Laporan yang saat ini ditangani Polres Dumai tersebut muncul akibat pernyataan Paisal dalam sebuah kegiatan di Kota Dumai yang dinilai sejumlah pihak menimbulkan keberatan dan berpotensi mengandung unsur pidana.
Direktur Reserse Kriminal Umum Polda Riau, Kombes Pol Hasyim Risahondua, membenarkan adanya laporan masyarakat terhadap Wali Kota Dumai yang kini tengah berproses di Polres Dumai.
Menurut Hasyim, Ditreskrimum Polda Riau akan melakukan asistensi guna memastikan proses penanganan perkara berjalan sesuai prosedur dan ketentuan hukum yang berlaku.
“Saat ini kasusnya dilaporkan di Polres Dumai. Ditreskrimum Polda Riau akan melakukan asistensi untuk melihat sejauh mana penanganan yang telah dilakukan Polres Dumai,” ujar Hasyim usai konferensi pers di halaman Mapolda Riau, Senin (15/6/2026).

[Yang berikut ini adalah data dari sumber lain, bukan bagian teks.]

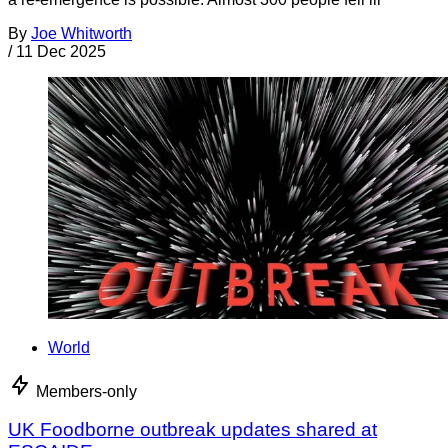
By
Joe Whitworth
/
11 Dec 2025
World
Members-only
UK Foodborne outbreak updates shared at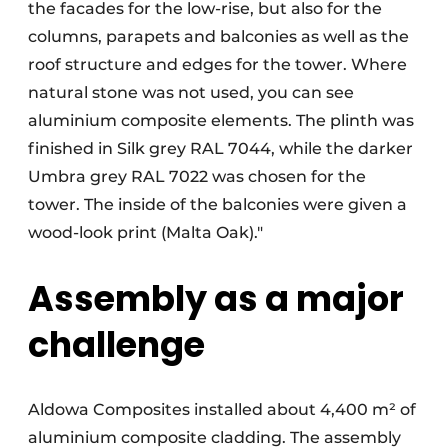
the facades for the low-rise, but also for the
columns, parapets and balconies as well as the
roof structure and edges for the tower. Where
natural stone was not used, you can see
aluminium composite elements. The plinth was
finished in Silk grey RAL 7044, while the darker
Umbra grey RAL 7022 was chosen for the
tower. The inside of the balconies were given a
wood-look print (Malta Oak)."
Assembly as a major
challenge
Aldowa Composites installed about 4,400 m² of
aluminium composite cladding. The assembly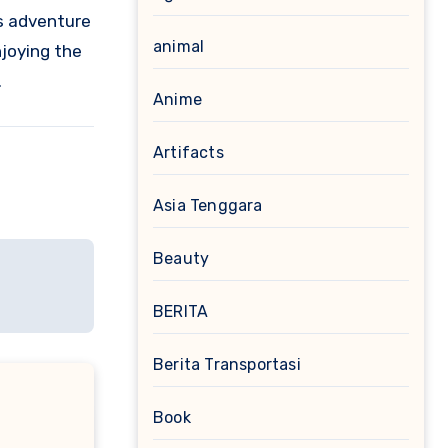
es adventure
animal
njoying the
.
Anime
Artifacts
Asia Tenggara
Beauty
BERITA
Berita Transportasi
Book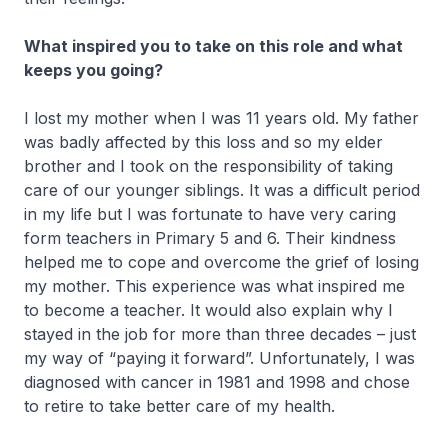
What inspired you to take on this role and what
keeps you going?
I lost my mother when I was 11 years old. My father
was badly affected by this loss and so my elder
brother and I took on the responsibility of taking
care of our younger siblings. It was a difficult period
in my life but I was fortunate to have very caring
form teachers in Primary 5 and 6. Their kindness
helped me to cope and overcome the grief of losing
my mother. This experience was what inspired me
to become a teacher. It would also explain why I
stayed in the job for more than three decades – just
my way of “paying it forward”. Unfortunately, I was
diagnosed with cancer in 1981 and 1998 and chose
to retire to take better care of my health.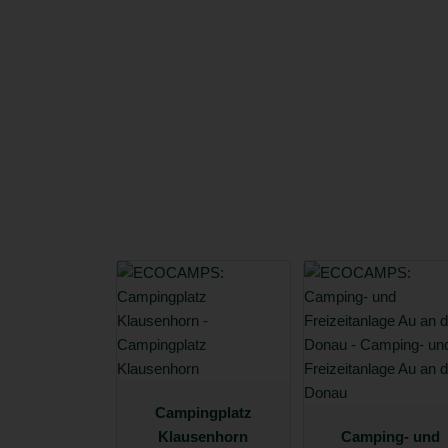
Campingplatz
Klausenhorn
Camping- und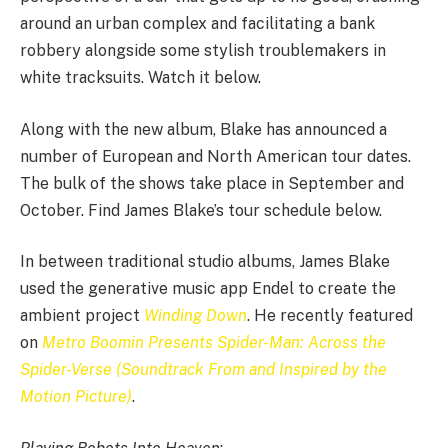
around an urban complex and facilitating a bank
robbery alongside some stylish troublemakers in
white tracksuits. Watch it below.
Along with the new album, Blake has announced a
number of European and North American tour dates.
The bulk of the shows take place in September and
October. Find James Blake’s tour schedule below.
In between traditional studio albums, James Blake
used the generative music app Endel to create the
ambient project
Winding Down
. He recently featured
on
Metro Boomin Presents Spider-Man: Across the
Spider-Verse (Soundtrack From and Inspired by the
Motion Picture)
.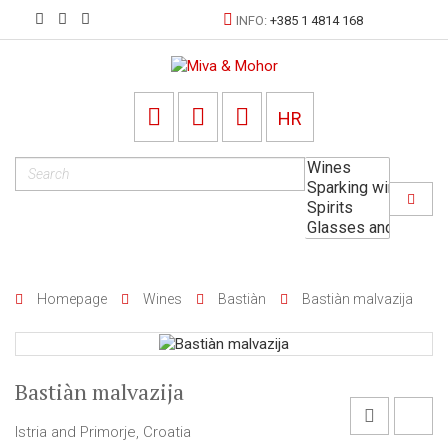
INFO:
+385 1 4814 168
HR
Homepage
Wines
Bastiàn
Bastiàn malvazija
Bastiàn malvazija
Istria and Primorje, Croatia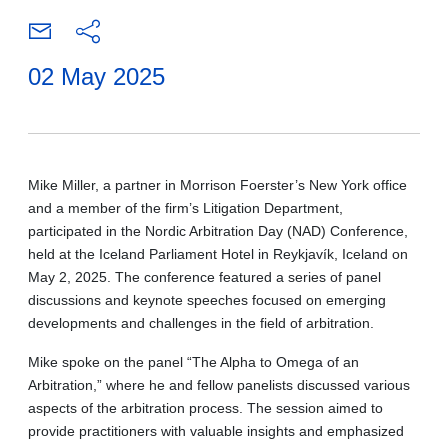
02 May 2025
Mike Miller, a partner in Morrison Foerster’s New York office
and a member of the firm’s Litigation Department,
participated in the Nordic Arbitration Day (NAD) Conference,
held at the Iceland Parliament Hotel in Reykjavík, Iceland on
May 2, 2025. The conference featured a series of panel
discussions and keynote speeches focused on emerging
developments and challenges in the field of arbitration.
Mike spoke on the panel “The Alpha to Omega of an
Arbitration,” where he and fellow panelists discussed various
aspects of the arbitration process. The session aimed to
provide practitioners with valuable insights and emphasized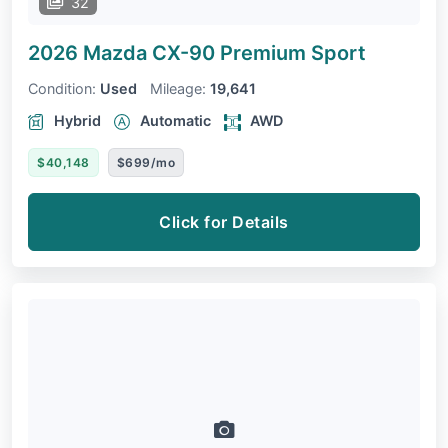
32
2026 Mazda CX-90
Premium Sport
Condition:
Used
Mileage:
19,641
Hybrid
Automatic
AWD
$40,148
$699/mo
Click for Details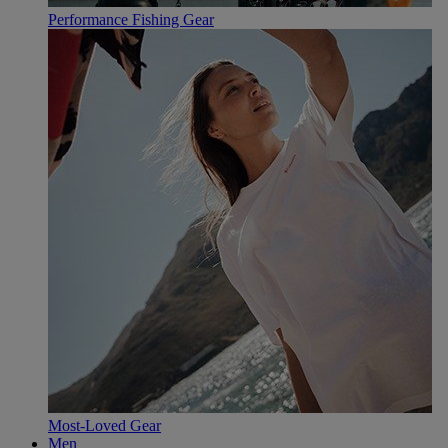
Performance Fishing Gear
Most-Loved Gear
Men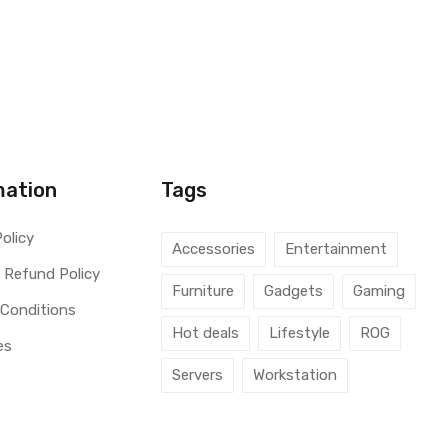
mation
Tags
Policy
Accessories
Entertainment
 Refund Policy
Furniture
Gadgets
Gaming
 Conditions
Hot deals
Lifestyle
ROG
es
Servers
Workstation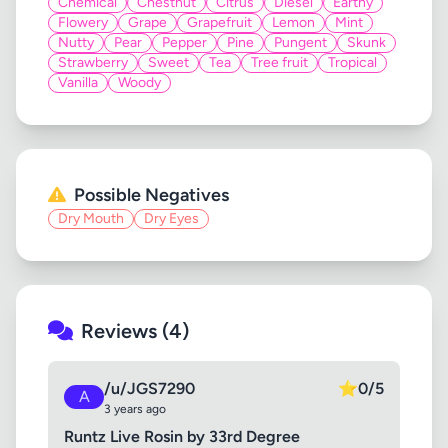
Chemical
Chestnut
Citrus
Diesel
Earthy
Flowery
Grape
Grapefruit
Lemon
Mint
Nutty
Pear
Pepper
Pine
Pungent
Skunk
Strawberry
Sweet
Tea
Tree fruit
Tropical
Vanilla
Woody
Possible Negatives
Dry Mouth
Dry Eyes
Reviews (4)
/u/JGS7290
⭐
0/5
A
3 years ago
Runtz Live Rosin by 33rd Degree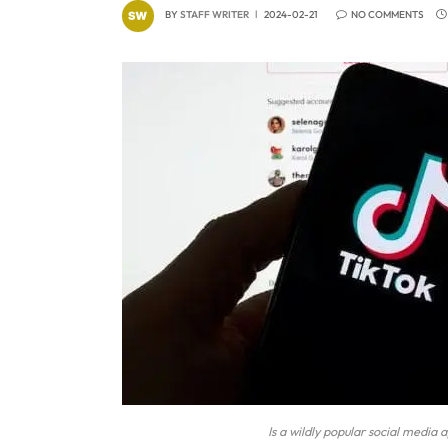
BY
STAFF WRITER
2024-02-21
NO COMMENTS
Is a wildly popular social medi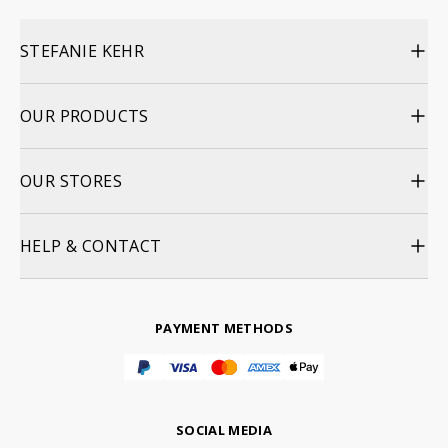
STEFANIE KEHR
OUR PRODUCTS
OUR STORES
HELP & CONTACT
PAYMENT METHODS
SOCIAL MEDIA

Dia menjelaskan, laporan tersebut masih berada pada tahap awal penyelidikan karena baru diterima oleh penyidik. Oleh karena itu, belum ada agenda pemanggilan ataupun pemeriksaan terhadap pihak terlapor.
“Belum ada pemanggilan karena laporannya baru disampaikan. Penyidik tentu akan lebih dulu melakukan klarifikasi dan meminta keterangan dari pelapor maupun saksi-saksi yang mengetahui peristiwa tersebut,” jelasnya.
Terkait pokok persoalan yang dilaporkan, Hasyim menyebut adanya keberatan dari sejumlah pihak atas ucapan yang disampaikan Wali Kota Dumai dalam sebuah kegiatan yang berlangsung pada awal Juni 2026.
Menurut laporan yang diterima kepolisian, pernyataan tersebut dianggap tidak berkenan sehingga memicu polemik di tengah masyarakat dan berujung pada pelaporan resmi ke Polres Dumai.
“Ada ucapan Pak Wali Kota yang menurut mereka kurang berkenan. Apakah mengarah pada pencemaran nama baik atau dugaan tindak pidana lainnya, itu yang masih akan didalami oleh penyidik,” katanya.
Hasyim menegaskan bahwa hingga saat ini penyidik masih fokus mengumpulkan bahan keterangan dan melakukan pendalaman terhadap seluruh fakta yang berkaitan dengan laporan tersebut.
Polda Riau, lanjutnya, akan terus berkoordinasi dengan Polres Dumai guna memantau perkembangan penyelidikan serta memastikan setiap tahapan proses hukum berjalan secara profesional, transparan, dan sesuai aturan.
“Karena laporannya berada di Polres Dumai, tentu kami akan berkoordinasi terlebih dahulu untuk mengetahui perkembangan dan langkah-langkah yang telah dilakukan penyidik,” pungkasnya.